The Quack is Back: SAS/ACCESS Meets DuckDB

15 Likes

Recently I learned that SAS is developing a new SAS/ACCESS engine for something called DuckDB. I wondered what’s so cool about it as SAS already provides all sorts of access engines and they all pretty much do the same thing: enable smooth access to external data sources. I started to dig deeper and heard that the two adjectives often used to describe DuckDB are performance and simplicity. Other commonly heard arguments are that it’s lightweight enough to run locally and easy to configure. DuckDB runs an In-Process Analytics Engine and thus requires no server to be installed. This means that you can use it directly inside SAS, Python, R, or even Jupyter notebooks without doing any additional configurations.

Why does it perform so well compared to many other DB engines? DuckDB uses something called vectorized execution on columnar storage. This makes it extremely fast for analytical queries, also on very large data. DuckDB can, for example, query Parquet, CSV, JSON, and Arrow files directly without producing additional copies of the data.

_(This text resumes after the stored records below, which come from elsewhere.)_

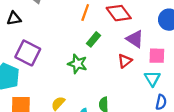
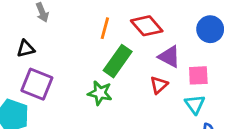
black triangle: (14, 18) -> (26, 49), moved
green rectangle: (93, 39) -> (118, 61), size x1.6

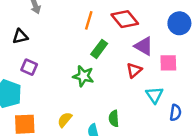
green rectangle: (118, 61) -> (99, 49), size x0.7
purple square: (37, 84) -> (29, 67), size x0.6
cyan triangle: (195, 104) -> (154, 95), moved

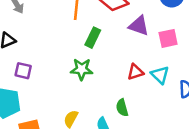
red triangle: (134, 70) -> (135, 72), moved, turned 35

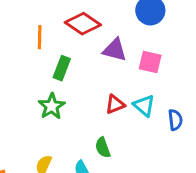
pink square: (168, 38) -> (150, 62), turned 30
green star: (82, 69) -> (52, 106), turned -30

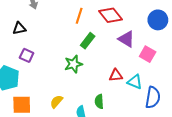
cyan triangle: (144, 106) -> (135, 82), turned -35
blue semicircle: (175, 120) -> (153, 97), size x1.5

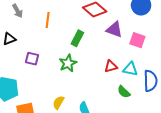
orange line: (79, 16) -> (48, 20), moved
purple square: (27, 55) -> (32, 59), moved
green semicircle: (99, 101) -> (124, 92), moved, turned -32

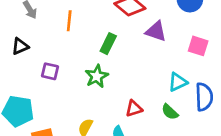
pink square: (137, 40) -> (198, 46), moved
red triangle: (111, 66) -> (134, 109), moved
cyan triangle: (130, 69) -> (178, 82), turned -35

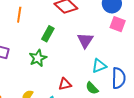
purple triangle: (156, 31) -> (85, 40), moved, turned 42
pink square: (198, 46) -> (118, 24), moved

The great thing about DuckDB is that you don’t first have to load data into a database as the engine can query the data where it lives.

Vectorized execution sounds complex, but it means that data is processed in chunks (vectors or batches) instead of row by row like traditional database engines do. Row-based engines (like PostgreSQL or SQLite) process data one row at a time — which is fine for small data, but cumbersome on very large datasets. A vectorized engine like DuckDB processes many values at once (e.g., 1,024 values per vector), using optimized memory access and processes data with a specific execution paradigm called SIMD (Single Instruction, Multiple Data). It’s super-efficient on modern multicore CPUs, utilizes cache efficiently, and achieves parallelism by performing the same operation on multiple data points concurrently, significantly speeding up the processing.

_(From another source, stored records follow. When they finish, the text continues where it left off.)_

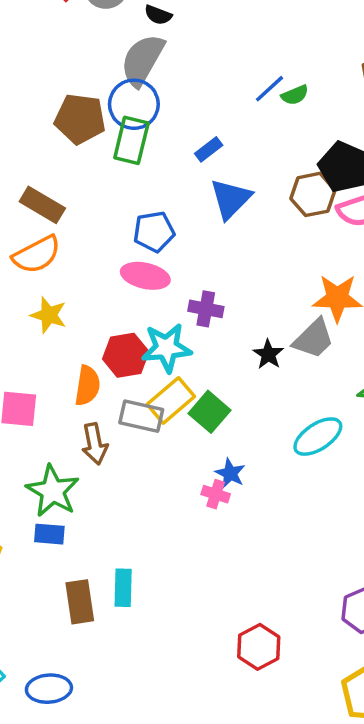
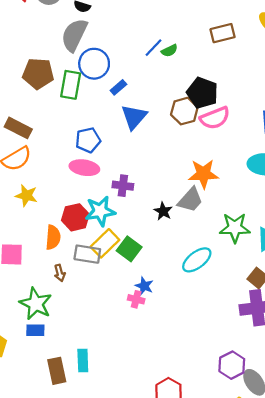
blue circle: (134, 104) -> (94, 64), moved
brown arrow: (95, 444) -> (60, 273), size x0.7

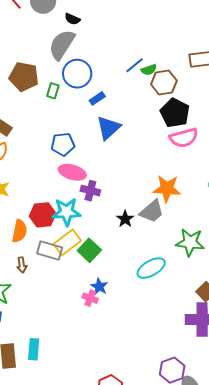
green rectangle: (71, 85) -> (53, 91), size x0.6
brown hexagon: (184, 111) -> (164, 83), moved
pink ellipse: (84, 168) -> (72, 172), moved

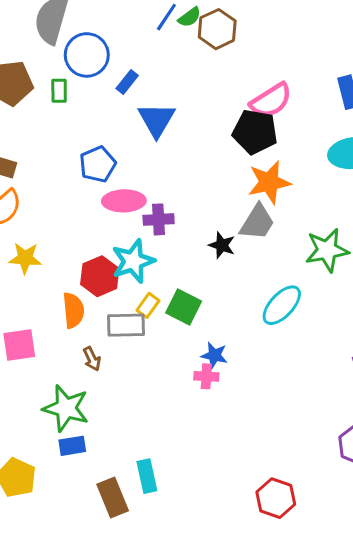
black pentagon: (175, 113) -> (255, 132), moved
yellow rectangle: (67, 242) -> (148, 305), size x0.6

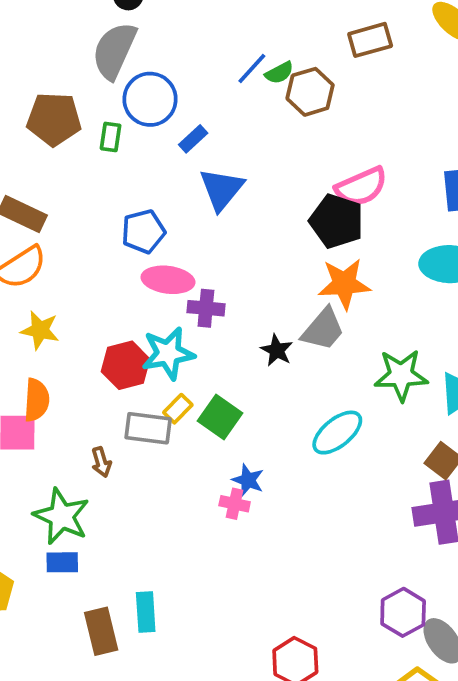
orange semicircle: (73, 310) -> (37, 400), moved

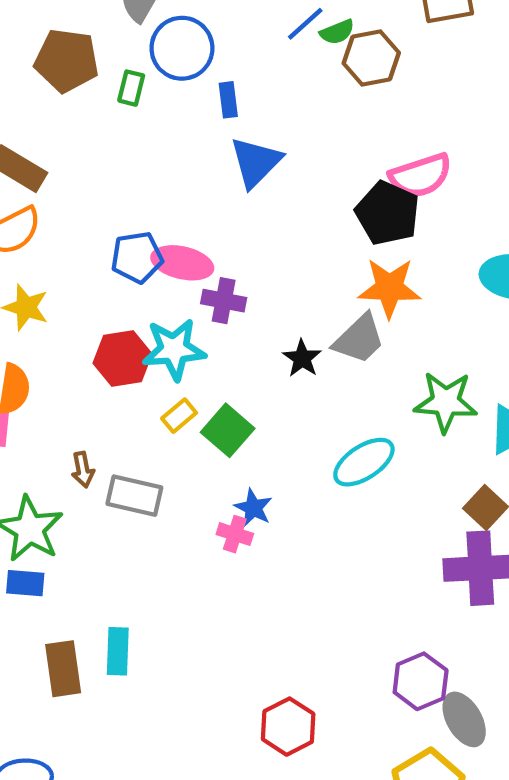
blue rectangle: (193, 139) -> (228, 100), turned -60
blue pentagon: (143, 231) -> (137, 257), moved
gray rectangle: (148, 428) -> (134, 496), moved

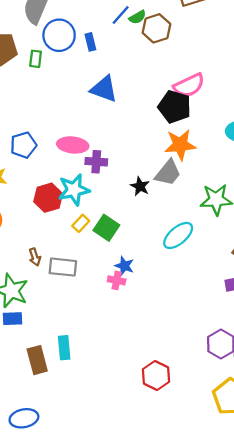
blue rectangle: (228, 100) -> (90, 42), moved
blue triangle: (256, 162) -> (104, 89), turned -48
blue pentagon: (137, 257) -> (23, 145), moved

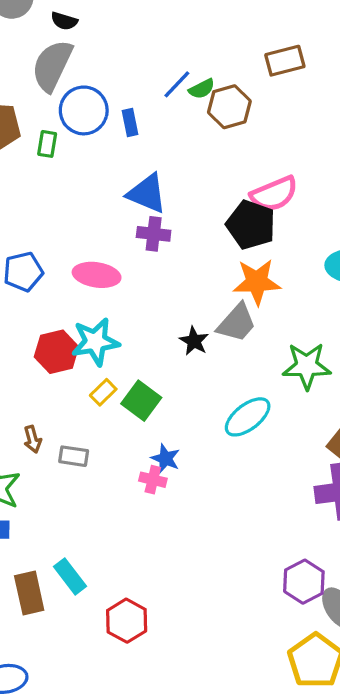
purple cross: (96, 162) -> (154, 234), moved
gray rectangle: (63, 267) -> (74, 456), size x0.7
cyan rectangle: (64, 348) -> (70, 576), turned -35
red hexagon: (156, 375) -> (127, 621), moved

For the data analyst, DuckDB supports a rich SQL dialect with joins, common table expressions, window functions, aggregations, filtering, grouping, and regular expressions. This makes DuckDB ideal for data developers who prefer SQL over procedural code.

DuckDB is rapidly evolving with extensions being developed to enhance its integration capabilities even further. Of particular interest are the extensions to integrate with cloud-based object storages like S3 and ADLS and also the extension to support reading of Iceberg tables from local or cloud-backed catalogs. The Iceberg extension works with Parquet-backed Iceberg tables and utilizes DuckDB’s high-performance Parquet reader. This extension is further described in the Iceberg Extension pages of DuckDB documentation.

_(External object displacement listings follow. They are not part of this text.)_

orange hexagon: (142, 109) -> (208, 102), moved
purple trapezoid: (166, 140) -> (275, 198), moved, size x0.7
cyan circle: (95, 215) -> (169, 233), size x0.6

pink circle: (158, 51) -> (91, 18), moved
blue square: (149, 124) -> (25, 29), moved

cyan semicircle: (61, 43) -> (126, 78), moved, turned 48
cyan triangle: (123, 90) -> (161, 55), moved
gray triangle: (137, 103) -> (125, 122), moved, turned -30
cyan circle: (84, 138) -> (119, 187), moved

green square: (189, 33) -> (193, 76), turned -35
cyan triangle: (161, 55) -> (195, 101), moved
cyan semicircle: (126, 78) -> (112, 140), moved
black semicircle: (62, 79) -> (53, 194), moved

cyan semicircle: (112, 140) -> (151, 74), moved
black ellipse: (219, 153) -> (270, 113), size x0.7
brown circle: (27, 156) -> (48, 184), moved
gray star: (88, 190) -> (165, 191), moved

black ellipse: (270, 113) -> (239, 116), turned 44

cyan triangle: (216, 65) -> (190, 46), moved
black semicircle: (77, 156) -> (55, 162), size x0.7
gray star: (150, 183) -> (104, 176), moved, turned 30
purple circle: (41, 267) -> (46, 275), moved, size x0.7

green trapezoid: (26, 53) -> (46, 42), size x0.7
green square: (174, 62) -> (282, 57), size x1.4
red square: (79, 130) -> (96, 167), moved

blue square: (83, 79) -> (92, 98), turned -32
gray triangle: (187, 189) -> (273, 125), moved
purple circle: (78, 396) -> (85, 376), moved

Now that’s enough about theory, let’s have a look at how SAS/ACCESS to DuckDB works. If you’re familiar with connecting SAS to external data, you know it’s done with a SAS libname statement. SAS has one on the roadmap and it will be called the SASIODUK libname engine.

Here’s an example of the usage for connecting DuckDB engine to a folder of Parquet files:

libname duklib sasioduk  
		file_type=parquet
		file_path="<your path to parquet files>";

After running it, SAS will report:

NOTE: Libref DUKLIB was successfully assigned as follows: 
      Engine:        SASIODUK 
      Physical Name: DuckDB

SAS procedures work with SASIODUK just like they do with SAS datasets, for example PROC CONTENTS:

proc contents data=duklib.'nocars.parquet'n;
quit;

Resulting in expected output:

But what’s impressive about DuckDB is the performance. Running a SQL query with multiple calculations, filters, aggregation and sort on a 27GB SAS dataset:

PROC SQL;
  SELECT
    passenger_count, 
    payment_type,
    count(*)           AS num_trips,
    avg(trip_distance) AS avg_distance,
    avg(fare_amount)   AS avg_fare,
    avg(tip_amount)    AS avg_tip
  FROM 
    saslib.yellow_tripdata_2011 
  WHERE
    passenger_count is not NULL AND
    passenger_count > 0 AND
    passenger_count < 5 AND
    trip_distance < 100 AND
    trip_distance > 0
  GROUP BY
    passenger_count, payment_type
  ORDER BY 
    payment_type, passenger_count;
QUIT;

On a SAS dataset, this query takes about 2 minutes to run:

NOTE: PROCEDURE SQL used (Total process time):
      real time           1:56.27
      cpu time            1:22.98

Next, run the same SQL query using DuckDB engine on a Parquet table:

PROC SQL;
  SELECT
    passenger_count, 
    payment_type,
    count(*)           AS num_trips,
    avg(trip_distance) AS avg_distance,
    avg(fare_amount)   AS avg_fare,
    avg(tip_amount)    AS avg_tip
  FROM 
    duklib.'2011/*.parquet'n
  WHERE
    passenger_count is not NULL AND
    passenger_count > 0 AND
    passenger_count < 5 AND
    trip_distance < 100 AND
    trip_distance > 0
  GROUP BY
    passenger_count, payment_type
  ORDER BY 
    payment_type, passenger_count;
QUIT;

Looking at the execution time for this code, it’s easy to spot the difference:

NOTE: PROCEDURE SQL used (Total process time):
      real time           2.54 seconds
      cpu time            26.24 seconds

The same query using DuckDB libname engine on same data, but stored as Parquet file, that takes about 2,7GB, runs in lightning fast 2,5 seconds! The graph below illustrates the execution time comparison.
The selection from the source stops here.